Wednesday, 29 May 2013

Confidence in the Minister for Justice and Equality: Motion (Resumed) [Private Members]

 

7:10 pm

Photo of Niall CollinsNiall Collins (Limerick, Fianna Fail) | Oireachtas source

Moreover, it is centralising and warehousing all these services into the larger towns and cities. As Minister for Justice and Equality, the Minister has a primary function to protect the public but it does not feel protected by him. The public has lost confidence in the Minister and Fianna Fáil is taking the opportunity in this motion to articulate that loss of confidence on behalf of communities and the public. It ill-behoves anyone to come into this Chamber to question Fianna Fáil's legitimacy or its mandate to table that motion. Much comment has been made in respect of the stakeholders, to the Judiciary and to the Garda representative associations. In addition, Members spoke last night on the recent controversies regarding the RTE "Prime Time" debate and the Pembroke Street incident, to which I will return.

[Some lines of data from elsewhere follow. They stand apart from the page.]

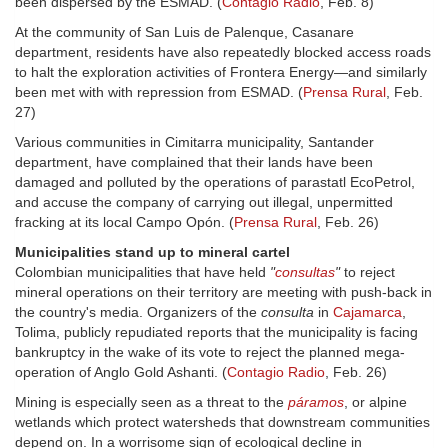
been dispersed by the ESMAD. (
Contagio Radio
, Feb. 8)
At the community of San Luis de Palenque, Casanare
department, residents have also repeatedly blocked access roads
to halt the exploration activities of Frontera Energy—and similarly
been met with with repression from ESMAD. (
Prensa Rural
, Feb.
27)
Various communities in Cimitarra municipality, Santander
department, have complained that their lands have been
damaged and polluted by the operations of parastatl EcoPetrol,
and accuse the company of carrying out illegal, unpermitted
fracking at its local Campo Opón. (
Prensa Rural
, Feb. 26)
Municipalities stand up to mineral cartel
Colombian municipalities that have held
"
consultas
"
to reject
mineral operations on their territory are meeting with push-back in
the country's media. Organizers of the
consulta
in
Cajamarca
,
Tolima, publicly repudiated reports that the municipality is facing
bankruptcy in the wake of its vote to reject the planned mega-
operation of Anglo Gold Ashanti. (
Contagio Radio
, Feb. 26)
Mining is especially seen as a threat to the
páramos
, or alpine
wetlands which protect watersheds that downstream communities
depend on. In a worrisome sign of ecological decline in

The Minister's contribution last night, when one studies the detail of what he said, was an amazing statement. However, prior to that when, in the aftermath of the RTE "Prime Time" programme, the Minister was queried and received some hostile comment from my party and others, his initial reaction was to treat it as a joke. It was to ask how dare anyone do that. It was to question whether any criticism of Alan Shatter was legitimate or was a joke and he tried to wave it away. In his statement last night, he stated "This is far removed from the sort of political circus we have seen over the past two weeks". Who but the Minister is generating the circus? He is the man at the centre of the circus and I will not tell him what people at the centre of the circus usually are, because I will not get into that and will not personalise this matter. Thereafter, having finished claiming it was a joke and a circus, the Minister then decided to blame the media. It was the media's fault and he sought to rubbish the Irish Independent with its authoritative version of events. As for the other newspapers, neither I nor Fianna Fáil wrote the editorials. If the Minister simply wishes to rubbish all the media and their commentary, that is fine.

If one turns to the remainder of the Minister's statement last night, one learns of the Minister, Deputy Shatter, the reformer. This is supposed to give the Minister a free pass from everything else. While it does not come as a surprise to me, it will come as a surprise to many of his colleagues, that most of the Bills that have been passed under his stewardship were already there when he walked in to the Department of Justice and Equality.